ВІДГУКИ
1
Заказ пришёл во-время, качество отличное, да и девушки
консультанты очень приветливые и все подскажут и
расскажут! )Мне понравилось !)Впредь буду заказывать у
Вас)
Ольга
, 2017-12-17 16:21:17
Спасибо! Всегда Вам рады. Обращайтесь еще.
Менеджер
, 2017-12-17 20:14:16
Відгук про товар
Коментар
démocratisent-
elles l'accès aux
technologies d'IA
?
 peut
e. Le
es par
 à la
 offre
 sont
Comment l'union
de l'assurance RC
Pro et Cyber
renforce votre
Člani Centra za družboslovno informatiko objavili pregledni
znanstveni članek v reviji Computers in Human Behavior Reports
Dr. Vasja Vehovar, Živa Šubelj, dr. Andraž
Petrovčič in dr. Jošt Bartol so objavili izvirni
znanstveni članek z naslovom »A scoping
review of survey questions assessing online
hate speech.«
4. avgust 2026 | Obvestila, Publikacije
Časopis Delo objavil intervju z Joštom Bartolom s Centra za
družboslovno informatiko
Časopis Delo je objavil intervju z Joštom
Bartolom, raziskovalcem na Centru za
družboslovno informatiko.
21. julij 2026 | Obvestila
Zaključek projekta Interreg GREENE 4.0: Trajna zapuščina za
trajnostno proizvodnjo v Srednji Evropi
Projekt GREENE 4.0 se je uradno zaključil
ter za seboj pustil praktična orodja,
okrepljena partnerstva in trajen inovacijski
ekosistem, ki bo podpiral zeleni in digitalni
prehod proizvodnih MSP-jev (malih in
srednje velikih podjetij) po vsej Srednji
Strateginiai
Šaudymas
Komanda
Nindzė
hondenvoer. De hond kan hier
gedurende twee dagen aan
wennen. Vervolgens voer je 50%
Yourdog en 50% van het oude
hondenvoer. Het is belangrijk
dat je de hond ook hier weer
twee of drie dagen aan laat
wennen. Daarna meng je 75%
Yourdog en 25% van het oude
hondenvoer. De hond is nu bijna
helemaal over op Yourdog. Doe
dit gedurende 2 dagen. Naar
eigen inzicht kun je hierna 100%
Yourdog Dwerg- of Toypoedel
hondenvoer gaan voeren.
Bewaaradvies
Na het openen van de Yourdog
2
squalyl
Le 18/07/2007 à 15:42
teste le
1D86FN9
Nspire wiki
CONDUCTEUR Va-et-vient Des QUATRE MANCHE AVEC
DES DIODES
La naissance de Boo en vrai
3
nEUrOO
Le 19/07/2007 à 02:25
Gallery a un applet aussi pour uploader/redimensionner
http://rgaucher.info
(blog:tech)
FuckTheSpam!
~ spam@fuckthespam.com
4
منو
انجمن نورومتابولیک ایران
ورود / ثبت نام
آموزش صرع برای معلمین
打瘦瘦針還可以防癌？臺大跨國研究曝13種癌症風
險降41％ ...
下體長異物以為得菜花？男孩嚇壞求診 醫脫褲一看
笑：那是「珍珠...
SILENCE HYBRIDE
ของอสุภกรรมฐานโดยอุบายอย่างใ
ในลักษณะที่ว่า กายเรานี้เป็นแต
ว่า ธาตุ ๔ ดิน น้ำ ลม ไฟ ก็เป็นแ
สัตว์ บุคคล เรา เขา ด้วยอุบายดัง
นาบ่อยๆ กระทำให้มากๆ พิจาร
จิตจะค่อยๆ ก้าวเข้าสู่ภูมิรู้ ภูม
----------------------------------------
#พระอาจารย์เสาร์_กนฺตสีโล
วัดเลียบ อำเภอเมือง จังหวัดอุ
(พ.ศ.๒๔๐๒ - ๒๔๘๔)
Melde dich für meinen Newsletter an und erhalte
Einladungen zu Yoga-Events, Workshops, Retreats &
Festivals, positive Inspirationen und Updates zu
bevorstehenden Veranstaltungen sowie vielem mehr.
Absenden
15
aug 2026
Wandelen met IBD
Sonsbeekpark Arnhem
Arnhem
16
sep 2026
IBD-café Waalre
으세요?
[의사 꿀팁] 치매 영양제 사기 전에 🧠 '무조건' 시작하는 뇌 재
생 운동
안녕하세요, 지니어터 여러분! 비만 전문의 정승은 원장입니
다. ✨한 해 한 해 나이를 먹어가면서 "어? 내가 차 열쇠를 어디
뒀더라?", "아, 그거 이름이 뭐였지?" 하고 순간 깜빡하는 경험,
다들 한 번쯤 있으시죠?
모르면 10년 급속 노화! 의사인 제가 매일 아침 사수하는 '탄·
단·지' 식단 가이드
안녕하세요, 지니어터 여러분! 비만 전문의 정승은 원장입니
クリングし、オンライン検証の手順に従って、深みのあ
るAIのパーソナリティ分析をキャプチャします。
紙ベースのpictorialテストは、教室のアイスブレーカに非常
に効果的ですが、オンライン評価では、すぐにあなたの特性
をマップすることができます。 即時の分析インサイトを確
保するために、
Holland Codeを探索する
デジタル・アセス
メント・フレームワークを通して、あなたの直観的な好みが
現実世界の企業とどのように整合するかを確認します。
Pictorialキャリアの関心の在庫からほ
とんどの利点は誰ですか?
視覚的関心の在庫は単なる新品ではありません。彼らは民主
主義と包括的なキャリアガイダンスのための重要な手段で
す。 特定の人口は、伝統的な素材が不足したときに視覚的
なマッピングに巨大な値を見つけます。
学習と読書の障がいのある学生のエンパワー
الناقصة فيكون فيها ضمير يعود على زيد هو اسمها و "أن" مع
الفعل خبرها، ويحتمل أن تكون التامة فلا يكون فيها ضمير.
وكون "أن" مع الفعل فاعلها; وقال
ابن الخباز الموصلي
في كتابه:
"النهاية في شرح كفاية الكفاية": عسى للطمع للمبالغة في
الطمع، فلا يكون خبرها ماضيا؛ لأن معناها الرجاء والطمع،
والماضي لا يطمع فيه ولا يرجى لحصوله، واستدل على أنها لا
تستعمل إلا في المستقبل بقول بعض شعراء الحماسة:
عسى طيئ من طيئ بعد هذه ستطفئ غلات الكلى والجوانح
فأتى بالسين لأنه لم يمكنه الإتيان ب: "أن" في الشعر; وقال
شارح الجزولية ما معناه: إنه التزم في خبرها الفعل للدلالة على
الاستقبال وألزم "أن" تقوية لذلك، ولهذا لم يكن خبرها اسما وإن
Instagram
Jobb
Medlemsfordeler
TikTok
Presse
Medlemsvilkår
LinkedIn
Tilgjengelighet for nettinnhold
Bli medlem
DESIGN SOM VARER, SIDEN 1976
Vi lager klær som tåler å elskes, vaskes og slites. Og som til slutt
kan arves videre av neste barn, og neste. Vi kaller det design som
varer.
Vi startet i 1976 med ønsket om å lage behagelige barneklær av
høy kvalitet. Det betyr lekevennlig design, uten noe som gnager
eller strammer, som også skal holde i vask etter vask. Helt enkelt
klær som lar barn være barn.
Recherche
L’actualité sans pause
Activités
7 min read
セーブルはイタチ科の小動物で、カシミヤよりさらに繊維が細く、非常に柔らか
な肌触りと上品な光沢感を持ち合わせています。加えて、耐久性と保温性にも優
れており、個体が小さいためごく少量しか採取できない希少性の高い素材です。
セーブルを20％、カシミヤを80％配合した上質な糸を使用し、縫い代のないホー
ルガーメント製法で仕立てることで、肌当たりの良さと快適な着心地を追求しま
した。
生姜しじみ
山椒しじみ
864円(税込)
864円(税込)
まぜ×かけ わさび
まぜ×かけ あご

**Aim of the exercise:**
Repeat all of the entries above exactly.

**Answer space:**
ВІДГУКИ
1
Заказ пришёл во-время, качество отличное, да и девушки
консультанты очень приветливые и все подскажут и
расскажут! )Мне понравилось !)Впредь буду заказывать у
Вас)
Ольга
, 2017-12-17 16:21:17
Спасибо! Всегда Вам рады. Обращайтесь еще.
Менеджер
, 2017-12-17 20:14:16
Відгук про товар
Коментар
démocratisent-
elles l'accès aux
technologies d'IA
?
 peut
e. Le
es par
 à la
 offre
 sont
Comment l'union
de l'assurance RC
Pro et Cyber
renforce votre
Člani Centra za družboslovno informatiko objavili pregledni
znanstveni članek v reviji Computers in Human Behavior Reports
Dr. Vasja Vehovar, Živa Šubelj, dr. Andraž
Petrovčič in dr. Jošt Bartol so objavili izvirni
znanstveni članek z naslovom »A scoping
review of survey questions assessing online
hate speech.«
4. avgust 2026 | Obvestila, Publikacije
Časopis Delo objavil intervju z Joštom Bartolom s Centra za
družboslovno informatiko
Časopis Delo je objavil intervju z Joštom
Bartolom, raziskovalcem na Centru za
družboslovno informatiko.
21. julij 2026 | Obvestila
Zaključek projekta Interreg GREENE 4.0: Trajna zapuščina za
trajnostno proizvodnjo v Srednji Evropi
Projekt GREENE 4.0 se je uradno zaključil
ter za seboj pustil praktična orodja,
okrepljena partnerstva in trajen inovacijski
ekosistem, ki bo podpiral zeleni in digitalni
prehod proizvodnih MSP-jev (malih in
srednje velikih podjetij) po vsej Srednji
Strateginiai
Šaudymas
Komanda
Nindzė
hondenvoer. De hond kan hier
gedurende twee dagen aan
wennen. Vervolgens voer je 50%
Yourdog en 50% van het oude
hondenvoer. Het is belangrijk
dat je de hond ook hier weer
twee of drie dagen aan laat
wennen. Daarna meng je 75%
Yourdog en 25% van het oude
hondenvoer. De hond is nu bijna
helemaal over op Yourdog. Doe
dit gedurende 2 dagen. Naar
eigen inzicht kun je hierna 100%
Yourdog Dwerg- of Toypoedel
hondenvoer gaan voeren.
Bewaaradvies
Na het openen van de Yourdog
2
squalyl
Le 18/07/2007 à 15:42
teste le
1D86FN9
Nspire wiki
CONDUCTEUR Va-et-vient Des QUATRE MANCHE AVEC
DES DIODES
La naissance de Boo en vrai
3
nEUrOO
Le 19/07/2007 à 02:25
Gallery a un applet aussi pour uploader/redimensionner
http://rgaucher.info
(blog:tech)
FuckTheSpam!
~ spam@fuckthespam.com
4
منو
انجمن نورومتابولیک ایران
ورود / ثبت نام
آموزش صرع برای معلمین
打瘦瘦針還可以防癌？臺大跨國研究曝13種癌症風
險降41％ ...
下體長異物以為得菜花？男孩嚇壞求診 醫脫褲一看
笑：那是「珍珠...
SILENCE HYBRIDE
ของอสุภกรรมฐานโดยอุบายอย่างใ
ในลักษณะที่ว่า กายเรานี้เป็นแต
ว่า ธาตุ ๔ ดิน น้ำ ลม ไฟ ก็เป็นแ
สัตว์ บุคคล เรา เขา ด้วยอุบายดัง
นาบ่อยๆ กระทำให้มากๆ พิจาร
จิตจะค่อยๆ ก้าวเข้าสู่ภูมิรู้ ภูม
----------------------------------------
#พระอาจารย์เสาร์_กนฺตสีโล
วัดเลียบ อำเภอเมือง จังหวัดอุ
(พ.ศ.๒๔๐๒ - ๒๔๘๔)
Melde dich für meinen Newsletter an und erhalte
Einladungen zu Yoga-Events, Workshops, Retreats &
Festivals, positive Inspirationen und Updates zu
bevorstehenden Veranstaltungen sowie vielem mehr.
Absenden
15
aug 2026
Wandelen met IBD
Sonsbeekpark Arnhem
Arnhem
16
sep 2026
IBD-café Waalre
으세요?
[의사 꿀팁] 치매 영양제 사기 전에 🧠 '무조건' 시작하는 뇌 재
생 운동
안녕하세요, 지니어터 여러분! 비만 전문의 정승은 원장입니
다. ✨한 해 한 해 나이를 먹어가면서 "어? 내가 차 열쇠를 어디
뒀더라?", "아, 그거 이름이 뭐였지?" 하고 순간 깜빡하는 경험,
다들 한 번쯤 있으시죠?
모르면 10년 급속 노화! 의사인 제가 매일 아침 사수하는 '탄·
단·지' 식단 가이드
안녕하세요, 지니어터 여러분! 비만 전문의 정승은 원장입니
クリングし、オンライン検証の手順に従って、深みのあ
るAIのパーソナリティ分析をキャプチャします。
紙ベースのpictorialテストは、教室のアイスブレーカに非常
に効果的ですが、オンライン評価では、すぐにあなたの特性
をマップすることができます。 即時の分析インサイトを確
保するために、
Holland Codeを探索する
デジタル・アセス
メント・フレームワークを通して、あなたの直観的な好みが
現実世界の企業とどのように整合するかを確認します。
Pictorialキャリアの関心の在庫からほ
とんどの利点は誰ですか?
視覚的関心の在庫は単なる新品ではありません。彼らは民主
主義と包括的なキャリアガイダンスのための重要な手段で
す。 特定の人口は、伝統的な素材が不足したときに視覚的
なマッピングに巨大な値を見つけます。
学習と読書の障がいのある学生のエンパワー
الناقصة فيكون فيها ضمير يعود على زيد هو اسمها و "أن" مع
الفعل خبرها، ويحتمل أن تكون التامة فلا يكون فيها ضمير.
وكون "أن" مع الفعل فاعلها; وقال
ابن الخباز الموصلي
في كتابه:
"النهاية في شرح كفاية الكفاية": عسى للطمع للمبالغة في
الطمع، فلا يكون خبرها ماضيا؛ لأن معناها الرجاء والطمع،
والماضي لا يطمع فيه ولا يرجى لحصوله، واستدل على أنها لا
تستعمل إلا في المستقبل بقول بعض شعراء الحماسة:
عسى طيئ من طيئ بعد هذه ستطفئ غلات الكلى والجوانح
فأتى بالسين لأنه لم يمكنه الإتيان ب: "أن" في الشعر; وقال
شارح الجزولية ما معناه: إنه التزم في خبرها الفعل للدلالة على
الاستقبال وألزم "أن" تقوية لذلك، ولهذا لم يكن خبرها اسما وإن
Instagram
Jobb
Medlemsfordeler
TikTok
Presse
Medlemsvilkår
LinkedIn
Tilgjengelighet for nettinnhold
Bli medlem
DESIGN SOM VARER, SIDEN 1976
Vi lager klær som tåler å elskes, vaskes og slites. Og som til slutt
kan arves videre av neste barn, og neste. Vi kaller det design som
varer.
Vi startet i 1976 med ønsket om å lage behagelige barneklær av
høy kvalitet. Det betyr lekevennlig design, uten noe som gnager
eller strammer, som også skal holde i vask etter vask. Helt enkelt
klær som lar barn være barn.
Recherche
L’actualité sans pause
Activités
7 min read
セーブルはイタチ科の小動物で、カシミヤよりさらに繊維が細く、非常に柔らか
な肌触りと上品な光沢感を持ち合わせています。加えて、耐久性と保温性にも優
れており、個体が小さいためごく少量しか採取できない希少性の高い素材です。
セーブルを20％、カシミヤを80％配合した上質な糸を使用し、縫い代のないホー
ルガーメント製法で仕立てることで、肌当たりの良さと快適な着心地を追求しま
した。
生姜しじみ
山椒しじみ
864円(税込)
864円(税込)
まぜ×かけ わさび
まぜ×かけ あご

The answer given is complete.